Il segreto in questione assume rilevanza solamente se il professionista lo eccepisce nel corso dell’ispezione e può riguardare soltanto fatti e circostanze che attengono direttamente alla tutela del diritto alla riservatezza.
Infatti, l’acquisizione di documenti e notizie, astrattamente coperti dal segreto professionale, può considerarsi illegittima solo se vi sia stata opposizione del professionista nella sua qualità di depositario e custode dello specifico segreto.
E, stante il tenore letterale dell’articolo 53 D.P.R. 633/1972, si deve presupporre che, in mancanza di esplicita e formale dichiarazione, il professionista abbia rinunziato ad opporre il segreto professionale.
Esclusi i fatti notori dal dovere di segretezza, come rilevato dalla GDF nella circolare n. 1/2018, nel corso di accessi ai fini fiscali, il segreto professionale può essere opposto soltanto per quei documenti che rivestono un interesse diverso da quelli economici e fiscali del professionista o del suo cliente.
Pertanto, non può essere eccepito per le scritture ufficiali né per l’acquisizione dei documenti che costituiscono prova dei rapporti finanziari intercorsi fra professionista e cliente.
Diversamente opinando, il segreto professionale si presterebbe ad essere uno strumento di elusione dei controlli (Corte di Cassazione, SS.UU., n. 11082 del 07.05.2010).

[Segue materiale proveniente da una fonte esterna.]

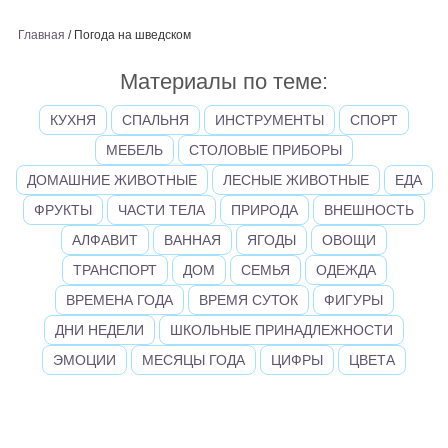
Главная
/
Погода на шведском
Материалы по теме:
КУХНЯ
СПАЛЬНЯ
ИНСТРУМЕНТЫ
СПОРТ
МЕБЕЛЬ
СТОЛОВЫЕ ПРИБОРЫ
ДОМАШНИЕ ЖИВОТНЫЕ
ЛЕСНЫЕ ЖИВОТНЫЕ
ЕДА
ФРУКТЫ
ЧАСТИ ТЕЛА
ПРИРОДА
ВНЕШНОСТЬ
АЛФАВИТ
ВАННАЯ
ЯГОДЫ
ОВОЩИ
ТРАНСПОРТ
ДОМ
СЕМЬЯ
ОДЕЖДА
ВРЕМЕНА ГОДА
ВРЕМЯ СУТОК
ФИГУРЫ
ДНИ НЕДЕЛИ
ШКОЛЬНЫЕ ПРИНАДЛЕЖНОСТИ
ЭМОЦИИ
МЕСЯЦЫ ГОДА
ЦИФРЫ
ЦВЕТА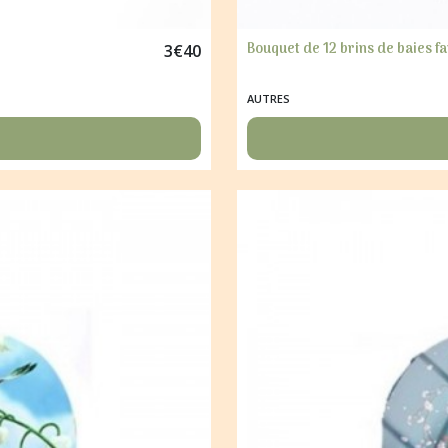
Bouquet de 12 brins de baies f
3
€
40
AUTRES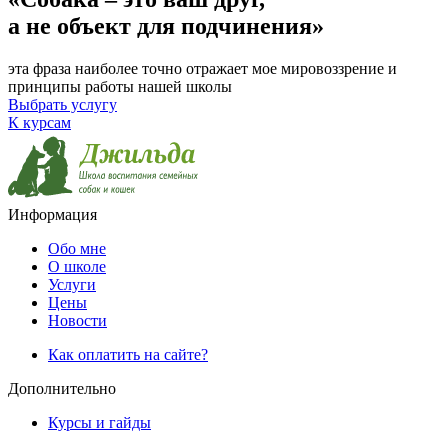
а не объект для подчинения»
эта фраза наиболее точно отражает мое мировоззрение и
принципы работы нашей школы
Выбрать услугу
К курсам
Информация
Обо мне
О школе
Услуги
Цены
Новости
Как оплатить на сайте?
Дополнительно
Курсы и гайды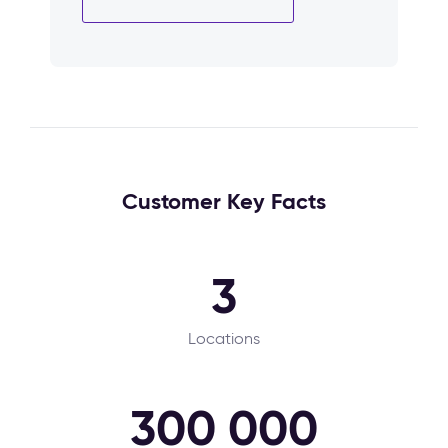
Customer Key Facts
3
Locations
300 000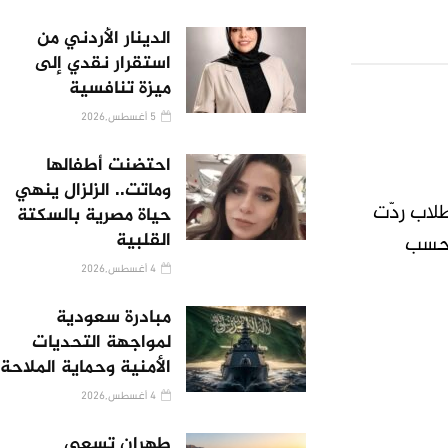
الدينار الأردني من
استقرار نقدي إلى
ميزة تنافسية
5 أغسطس,2026
احتضنت أطفالها
وماتت.. الزلزال ينهي
لاب ردّت
حياة مصرية بالسكتة
القلبية
 بحسب
4 أغسطس,2026
مبادرة سعودية
لمواجهة التحديات
الأمنية وحماية الملاحة
4 أغسطس,2026
طهران تسعى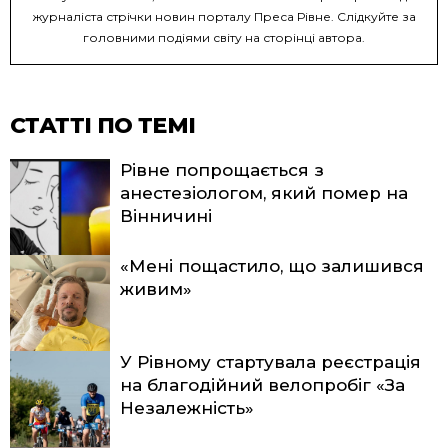
журналіста стрічки новин порталу Преса Рівне. Слідкуйте за
головними подіями світу на сторінці автора.
СТАТТІ ПО ТЕМІ
Рівне попрощається з
анестезіологом, який помер на
Вінничині
«Мені пощастило, що залишився
живим»
У Рівному стартувала реєстрація
на благодійний велопробіг «За
Незалежність»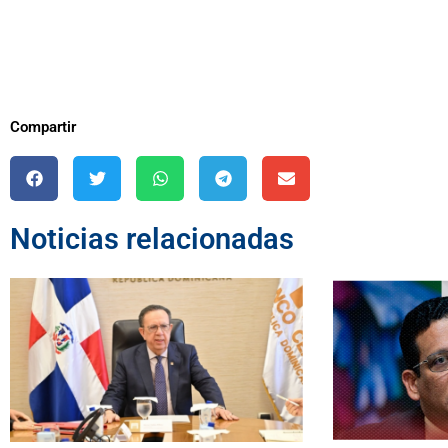
Compartir
Noticias relacionadas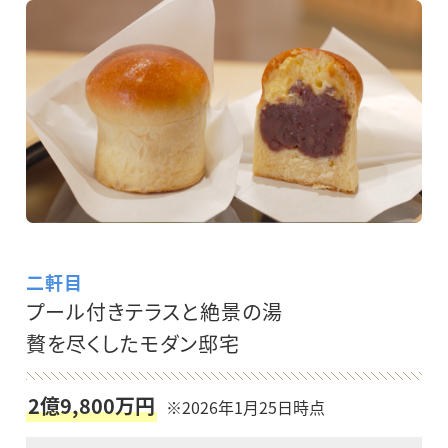
二軒目
プール付きテラスと絶景の湯
贅を尽くしたモダン邸宅
2億9,800万円
※2026年1月25日時点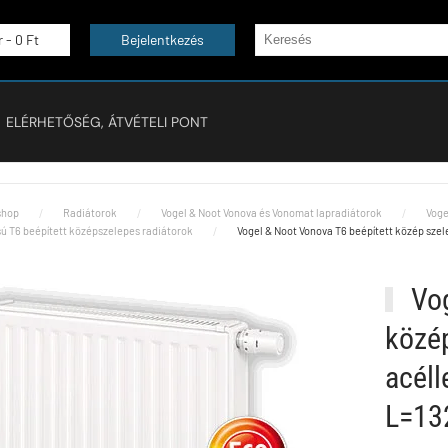
r -
0 Ft
Bejelentkezés
ELÉRHETŐSÉG, ÁTVÉTELI PONT
hop
Radiátorok
Vogel & Noot Vonova és Vonomat lapradiátorok
Voge
sú T6 beépített középszelepes radiátorok
Vogel & Noot Vonova T6 beépített közép sze
Vog
közép
acél
L=13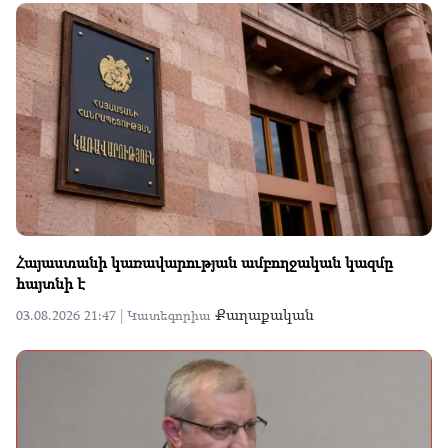
Հայաստանի կառավարության ամբողջական կազմը
հայտնի է
Քաղաքական
03.08.2026 21:47 |
Կատեգորիա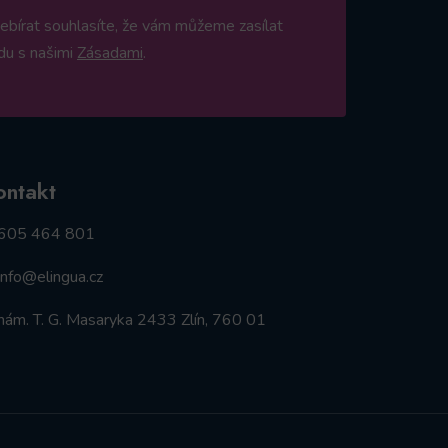
ebírat souhlasíte, že vám můžeme zasílat
du s našimi
Zásadami
.
ontakt
605 464 801
info@elingua.cz
nám. T. G. Masaryka 2433 Zlín, 760 01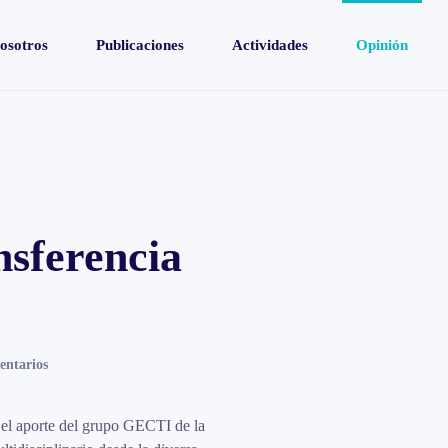
osotros
Publicaciones
Actividades
Opinión
nsferencia
en
entarios
Opinión
GECTI:
Solicitud
 el aporte del grupo GECTI de la
de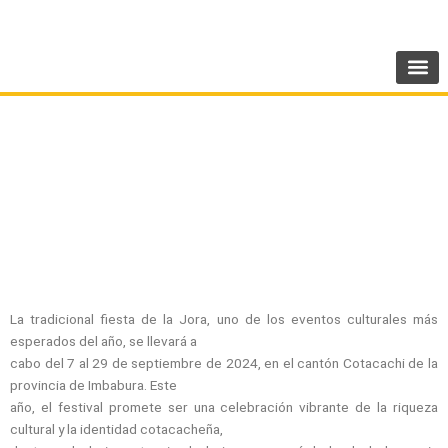
Ir
SIGUENOS:
@AMEcuador
al
contenido
Cotacachi tiene todo listo para su fiesta de la
Jora
La tradicional fiesta de la Jora, uno de los eventos culturales más
esperados del año, se llevará a
cabo del 7 al 29 de septiembre de 2024, en el cantón Cotacachi de la
provincia de Imbabura. Este
año, el festival promete ser una celebración vibrante de la riqueza
cultural y la identidad cotacacheña,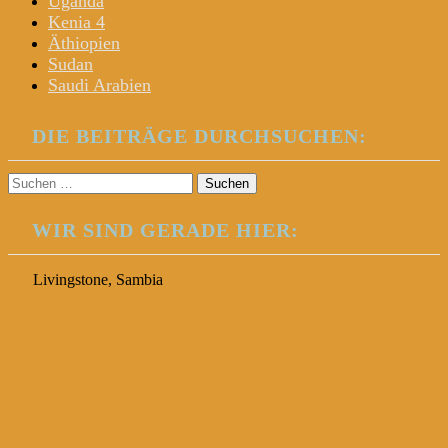
Uganda
Kenia 4
Äthiopien
Sudan
Saudi Arabien
DIE BEITRÄGE DURCHSUCHEN:
Suchen
nach:
WIR SIND GERADE HIER:
Livingstone, Sambia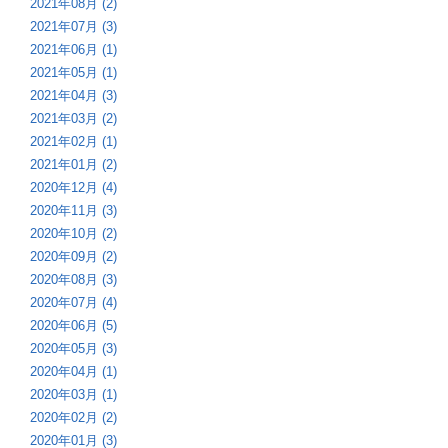
2021年08月 (2)
2021年07月 (3)
2021年06月 (1)
2021年05月 (1)
2021年04月 (3)
2021年03月 (2)
2021年02月 (1)
2021年01月 (2)
2020年12月 (4)
2020年11月 (3)
2020年10月 (2)
2020年09月 (2)
2020年08月 (3)
2020年07月 (4)
2020年06月 (5)
2020年05月 (3)
2020年04月 (1)
2020年03月 (1)
2020年02月 (2)
2020年01月 (3)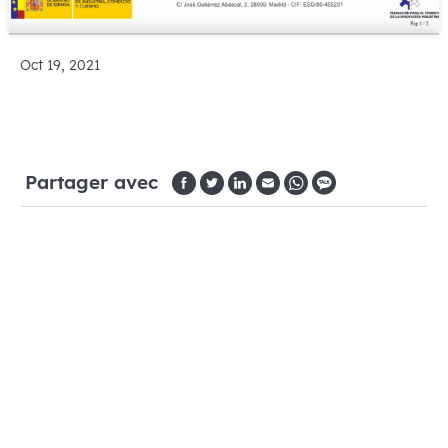
Oct 19, 2021
Partager avec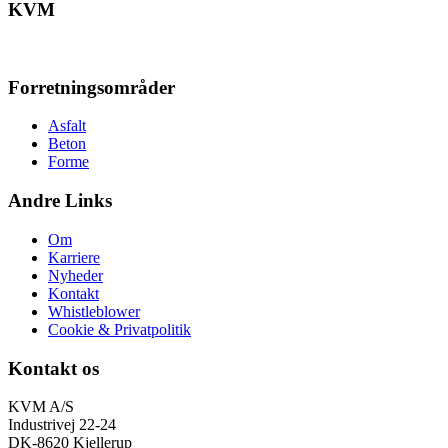
KVM
Forretningsområder
Asfalt
Beton
Forme
Andre Links
Om
Karriere
Nyheder
Kontakt
Whistleblower
Cookie & Privatpolitik
Kontakt os
KVM A/S
Industrivej 22-24
DK-8620 Kjellerup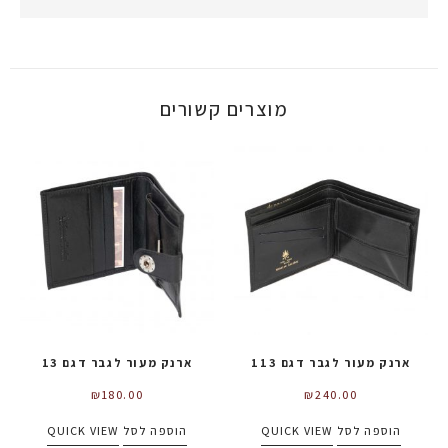
מוצרים קשורים
ארנק מעור לגבר דגם 113
ארנק מעור לגבר דגם 13
₪
180.00
₪
240.00
הוספה לסל
QUICK VIEW
הוספה לסל
QUICK VIEW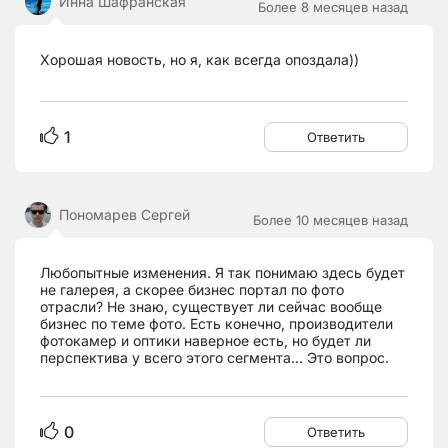
Инна Шафранская
Более 8 месяцев назад
Хорошая новость, но я, как всегда опоздала))
1
Ответить
Пономарев Сергей
Более 10 месяцев назад
Любопытные изменения. Я так понимаю здесь будет
не галерея, а скорее бизнес портал по фото
отрасли? Не знаю, существует ли сейчас вообще
бизнес по теме фото. Есть конечно, производители
фотокамер и оптики наверное есть, но будет ли
перспектива у всего этого сегмента... Это вопрос.
0
Ответить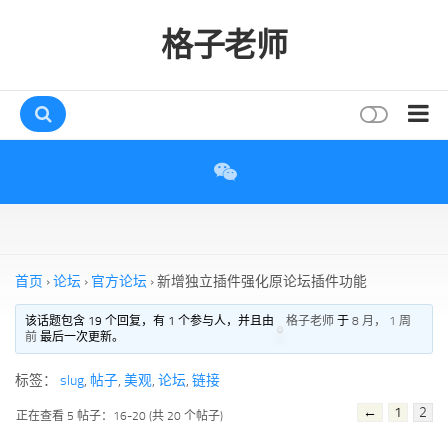
格子老师
首页
读书
互动
评论
首页
›
论坛
›
官方论坛
›
新增独立插件强化原论坛插件功能
打赏
该话题包含 19 个回复，有 1 个参与人，并且由
格子老师
于
8 月， 1 周
前
最后一次更新。
唠叨
读者
标签：
slug
,
帖子
,
美观
,
论坛
,
链接
←
1
2
存档
正在查看 5 帖子：16-20 (共 20 个帖子)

Nel caso in cui il professionista, nel corso di uno accesso presso il suo studio, eccepisca su determinati documenti, con atto verbalizzato, il segreto professionale, i verificatori dovranno sospendere l’attività di verifica, cautelando la documentazione, e richiedere l’autorizzazione alla Procura della Repubblica; la verifica potrà essere ripresa solo dopo che sia stata concessa l’autorizzazione da parte del magistrato (Cfr. Corte di Cassazione, Pen. Sez. III, sentenza n. 34020 del 01.12.2018).
Nel caso in questione, il Tribunale aveva ritenuto legittima l’acquisizione e l’utilizzazione dei documenti, poiché il titolare dello studio associato non solo era presente al momento dell’accesso ma aveva collaborato con i militari nell’analizzare il contenuto della documentazione rinvenuta, senza eccepire il segreto professionale, che deve risultare “da atto scritto”.
La medesima prassi operativa deve essere seguita anche qualora la documentazione, per la quale viene opposto il segreto professionale, sia custodita all’interno di supporti informatici.
Se le notizie riguardanti un proprio cliente sono invece spontaneamente rivelate dal professionista ai verificatori, non si determina alcuna acquisizione illegittima di dati e informazioni da parte di questi ultimi, e le notizie apprese possono essere utilizzate nell’accertamento.
Naturalmente, dal punto di vista della responsabilità civile, i clienti possono agire nei confronti del professionista, senza che ciò incida sulla piena validità dell’accertamento istruito.
La figura del professionista, che viene in rilievo, è quella di colui che svolge un lavoro intellettuale, senza vincolo di subordinazione, ciò che lo distingue sia dal lavoratore dipendente che dall’impresa; la maggior parte dei professionisti è comunque iscritta in appositi albi che ne regolamentano la professione, per cui la loro individuazione è quasi sempre agevole nella generalità dei casi.
Mentre l’illegittimo svolgimento dell’attività professionale non gli consente di opporre il segreto professionale.
Infatti, l’illegittima attività professionale dell’indagato e la commissione di delitti fa sì che la possibilità di opporre il segreto deve passare attraverso la dimostrazione della titolarità di una situazione giuridica tipica cui l’ordinamento riconosce la facoltà di opporre il segreto, non potendo invocarlo automaticamente, in quanto non iscritto ad un Ordine o ad un Collegio. Così si è espressa la Corte di Cassazione, sez. pen., con la sentenza n. 14082 del 01.04.2019.